Marina Dubrova, uma professora de inglês na ilha russa de Sacalina, no Pacífico, mostrou um vídeo no YouTube para sua classe de oitava série, no mês passado, em que crianças cantam animadamente, em russo e ucraniano, sobre um "mundo sem guerra". Depois que ela o passou, um grupo de meninas ficou para trás durante o recreio e questionou a professora sobre suas opiniões.

"A Ucrânia é um país separado", disse-lhes Dubrova, 57. "Não é mais", uma das garotas retrucou.

Alguns dias depois, a polícia foi procurar a professora na escola, na cidade portuária de Korsakov. No tribunal, ela ouviu uma gravação daquela conversa, aparentemente feita por uma das alunas. O juiz lhe aplicou uma multa de aproximadamente R$ 2.000 por "desacreditar em público" as Forças Armadas da Rússia.

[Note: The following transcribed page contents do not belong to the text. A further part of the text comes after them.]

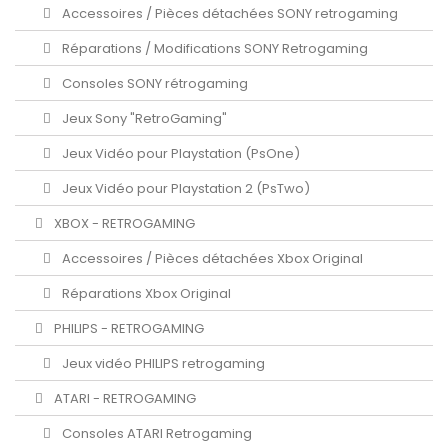
Accessoires / Pièces détachées SONY retrogaming
Réparations / Modifications SONY Retrogaming
Consoles SONY rétrogaming
Jeux Sony "RetroGaming"
Jeux Vidéo pour Playstation (PsOne)
Jeux Vidéo pour Playstation 2 (PsTwo)
XBOX - RETROGAMING
Accessoires / Pièces détachées Xbox Original
Réparations Xbox Original
PHILIPS - RETROGAMING
Jeux vidéo PHILIPS retrogaming
ATARI - RETROGAMING
Consoles ATARI Retrogaming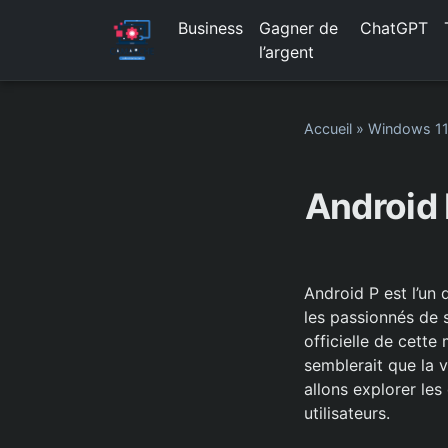
Business
Gagner de
ChatGPT
l’argent
Accueil
»
Windows 1
Android 
Android P est l’un
les passionnés de 
officielle de cette
semblerait que la v
allons explorer les
utilisateurs.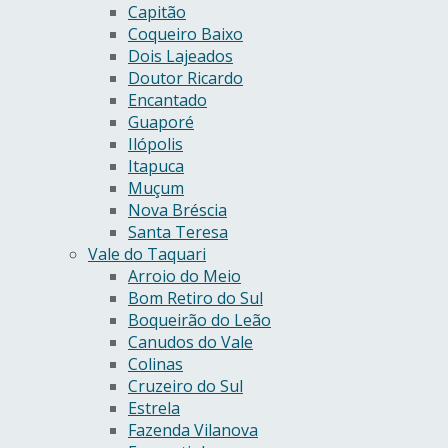
Capitão
Coqueiro Baixo
Dois Lajeados
Doutor Ricardo
Encantado
Guaporé
Ilópolis
Itapuca
Muçum
Nova Bréscia
Santa Teresa
Vale do Taquari
Arroio do Meio
Bom Retiro do Sul
Boqueirão do Leão
Canudos do Vale
Colinas
Cruzeiro do Sul
Estrela
Fazenda Vilanova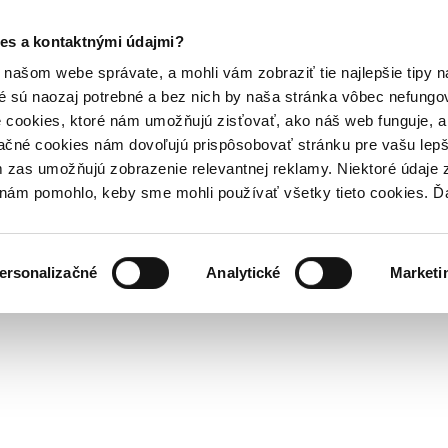
es a kontaktnými údajmi?
našom webe správate, a mohli vám zobraziť tie najlepšie tipy n
é sú naozaj potrebné a bez nich by naša stránka vôbec nefung
 cookies, ktoré nám umožňujú zisťovať, ako náš web funguje, a 
ačné cookies nám dovoľujú prispôsobovať stránku pre vašu lepši
zas umožňujú zobrazenie relevantnej reklamy. Niektoré údaje z
y nám pomohlo, keby sme mohli používať všetky tieto cookies. 
ersonalizačné
Analytické
Marketi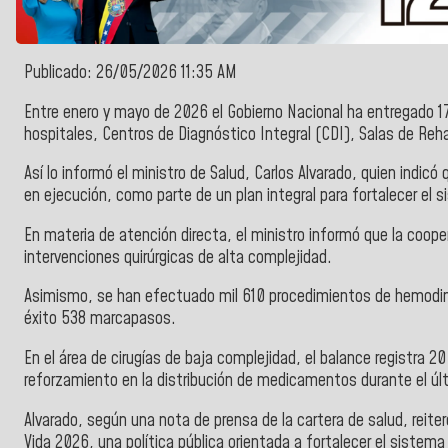
Publicado: 26/05/2026 11:35 AM
Entre enero y mayo de 2026 el Gobierno Nacional ha entregado 178
hospitales, Centros de Diagnóstico Integral (CDI), Salas de Rehab
Así lo informó el ministro de Salud, Carlos Alvarado, quien ind
en ejecución, como parte de un plan integral para fortalecer el 
En materia de atención directa, el ministro informó que la cooper
intervenciones quirúrgicas de alta complejidad.
Asimismo, se han efectuado mil 610 procedimientos de hemodin
éxito 538 marcapasos.
En el área de cirugías de baja complejidad, el balance registra 
reforzamiento en la distribución de medicamentos durante el úl
Alvarado, según una nota de prensa de la cartera de salud, reite
Vida 2026, una política pública orientada a fortalecer el sistem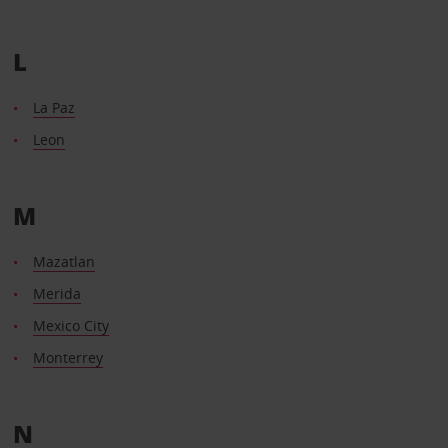
L
La Paz
Leon
M
Mazatlan
Merida
Mexico City
Monterrey
N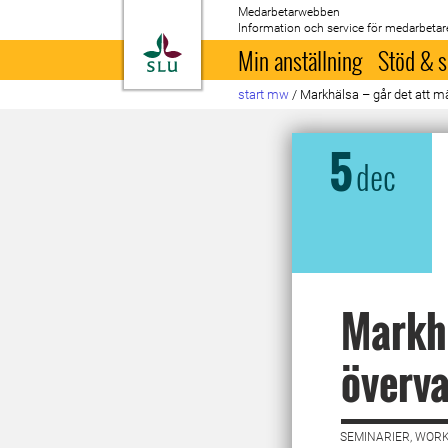
Medarbetarwebben
Information och service för medarbetar
Till startsida
Min anställning
Stöd & s
start mw
/
Markhälsa – går det att m
5
dec
Markhä
överv
SEMINARIER, WORK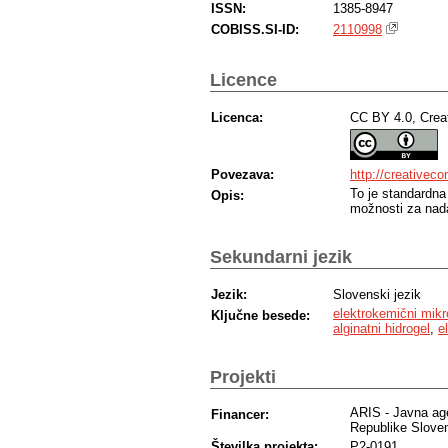
ISSN:
1385-8947
COBISS.SI-ID:
2110998
Licence
Licenca:
CC BY 4.0, Crea
Povezava:
http://creativec
To je standardna
Opis:
možnosti za nada
Sekundarni jezik
Jezik:
Slovenski jezik
elektrokemični mikr
Ključne besede:
alginatni hidrogel
,
e
Projekti
ARIS - Javna age
Financer:
Republike Sloven
Številka projekta:
P2-0191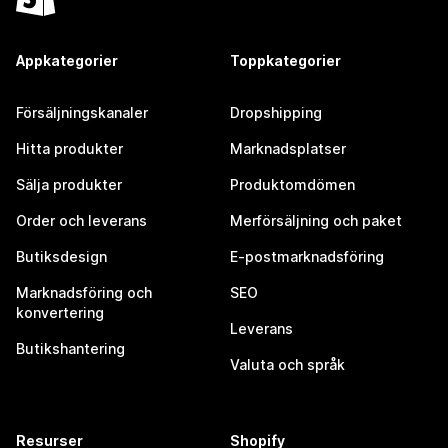
Appkategorier
Toppkategorier
Försäljningskanaler
Dropshipping
Hitta produkter
Marknadsplatser
Sälja produkter
Produktomdömen
Order och leverans
Merförsäljning och paket
Butiksdesign
E-postmarknadsföring
Marknadsföring och
SEO
konvertering
Leverans
Butikshantering
Valuta och språk
Resurser
Shopify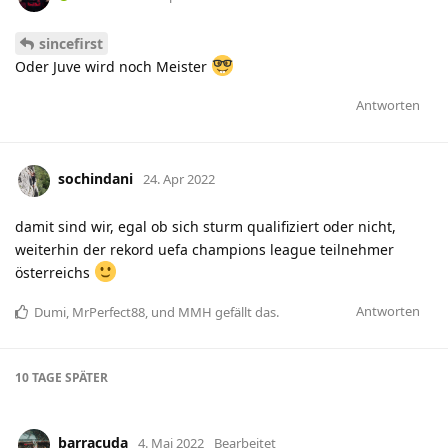
sincefirst
Oder Juve wird noch Meister
Antworten
sochindani
24. Apr 2022
damit sind wir, egal ob sich sturm qualifiziert oder nicht,
weiterhin der rekord uefa champions league teilnehmer
österreichs
Antworten
Dumi
,
MrPerfect88
, und
MMH
gefällt das
.
10 TAGE
SPÄTER
barracuda
4. Mai 2022
Bearbeitet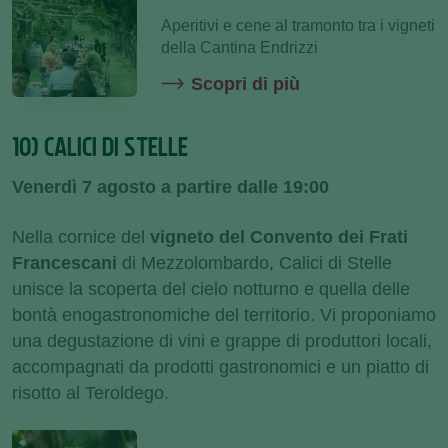
Aperitivi e cene al tramonto tra i vigneti
della Cantina Endrizzi
Scopri di più
10) CALICI DI STELLE
Venerdì 7 agosto a partire dalle 19:00
Nella cornice del
vigneto del Convento dei Frati
Francescani
di Mezzolombardo, Calici di Stelle
unisce la scoperta del cielo notturno e quella delle
bontà enogastronomiche del territorio. Vi proponiamo
una degustazione di vini e grappe di produttori locali,
accompagnati da prodotti gastronomici e un piatto di
risotto al Teroldego.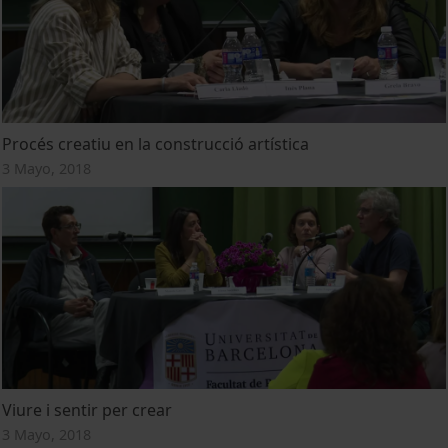
Procés creatiu en la construcció artística
3 Mayo, 2018
Viure i sentir per crear
3 Mayo, 2018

A escola a demitiu por "comportamento amoral", disse ela.

Pessoas caminham em frente a um prédio adornado com a letra Z, que se tornou um símbolo de apoio à guerra russa na Ucrânia, em São Petersburgo
Pessoas caminham em frente a um prédio adornado com a letra Z, que se tornou um símbolo de apoio à guerra russa na Ucrânia, em São Petersburgo - Olga Maltseva - 4.abr.22/AFP

"É como se todos tivessem mergulhado numa espécie de loucura", disse Dubrova em entrevista por telefone, refletindo sobre o clima pró-guerra ao seu redor.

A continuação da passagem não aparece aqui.